A roll-up window separated the driver from the passengers. A hand crank in the partition allowed the passengers to raise the window for privacy.

We had driven to California in a 1940 Ford with bald tires, and we loved this limousine and this gadget. We rolled it up and down many times.

Henry remained in Fort Worth. Both our parents had grown up in Fort Worth and returned at every opportunity to see family. We spent hours at the Merino house, first on Birchman Avenue and then (a new house) a few blocks away on El Campo.

The Merinos kept two new Buicks in the garage on El Campo. Nellie’s was a Roadmaster, the top of the line in the Fifties.

What really impressed me as an adolescent was the roadster driven by Henry, Jr. (still known as “Brother”). The roadster sported an actual rumble seat in the trunk. Brother allowed me to ride there one summer when he took us swimming.

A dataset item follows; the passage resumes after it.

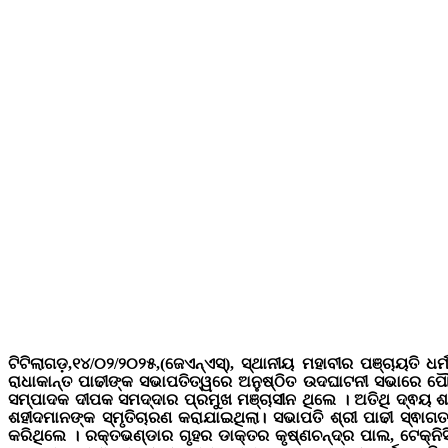
ଟିଟିଲାଗଡ଼,୧୪/୦୨/୨୦୨୫,(ଜେଏନ୍ଏସ୍), ସ୍ଥାନୀୟ ମହାବୀର ପଞ୍ଚାୟତି 
ରାଧାକାନ୍ତ ପାଢୀଙ୍କ ସଭାପତିତ୍ୱରେ ଅନୁଷ୍ଠିତ ଉଦଘାଟନୀ ସଭାରେ ପୌ
ସମ୍ପାଦକ ଦୀପକ ସମଦ୍ଦାର ପ୍ରମୁଖ ମଞ୍ଚାସୀନ ଥିଲେ । ଅତିଥି ଦ୍ଵୟ 
ଶହୀଦମାନଙ୍କ ସ୍ମୃତିଚାରଣ କରାଯାଇଥିଲା। ସଭାପତି ଶ୍ରୀ ପାଢୀ ସ୍ଵ
କରିଥିଲେ ‌। ରକ୍ତଭଣ୍ଡାର ଗୃହର ଡାକ୍ତର କୃଷ୍ଣଚନ୍ଦ୍ର ପାଲ, ଟେକ୍ନି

Uncle Hinkey owned and operated a recreation club (i.e., a pool hall) in downtown Fort Worth. His location was 7th and Main, one of the best corners in the city. Through the years, the pool hall moved to all four corners of the intersection. Some of my cousins believe wagering (!) took place at the pool hall, but I have no official confirmation of that.

Whatever the business, Uncle Hinkey earned his way and raised two beautiful children with Aunt Nellie. Their older child, Helen, one of the most striking women I ever knew, became a master teacher in the Fort Worth schools but died prematurely of cancer.

Henry, Jr., now in his eighties, was a tall and handsome young sailor when I got to know him. He served in the Navy as a sonar technician during the Korean War and towered over his father, who stood about 5 feet 6.

Brother finished college in electrical engineering. He spent most of his life as a manufacturer’s representative in the electronics industry.

Brother said his father drove downtown every morning and back every night. The club doubtless closed on Sundays. Everything did in those days.

In the Fifties, Uncle Hinkey began taking Fort Worth’s new freeway, now Interstate 30, to work. Three times the police ticketed him – for driving too slow. He never understood why.

Uncle Hinkey came home from the recreation club every night to a home-cooked meal. We crowded around the table in the kitchen on our visits to lap up Aunt Nellie’s spaghetti. Hinkey joined us but did not say much. He was a taciturn man.

Off the kitchen, he had an easy chair in a small sitting room that housed the technological marvel of the age: a 15-inch black-and-white television set.

The room also contained the even greater marvel of the Fifties (at least in Texas): a refrigerated-air-conditioner in the window. The only cooling available in the Forties had been electric fans.  Only movie theaters had refrigerated air-conditioning.  And Texas is hot for four months of summer.

In the afternoons while Uncle Hinkey was at work, we gathered around the television (there being no television in far West Texas, where we lived). We stared at what the station called the “test pattern,” which meant a cardboard sign emblazoned WBAP-TV or WFAA-TV. We watched the test pattern for hours.

Late in the afternoon, the programming switched on. There was lots of wrestling. There was no network available yet.

Around 11 p.m. or midnight, the station played the national anthem to a waving American flag, programming ceased, and the test pattern came back up.

At night, the room belonged to Uncle Hinkey. He eased into his chair to watch boxing or wrestling or whatever and smoked his cigar. Often he fell asleep. Occasionally the cigar burned his fingers while he snoozed.

Uncle Hinkey died in 1978 at the age of 84. His funeral took place in the Methodist Church where his wife’s family worshipped. What I remember of that day is the distraught, weeping widow who could not leave his open coffin. He was beloved.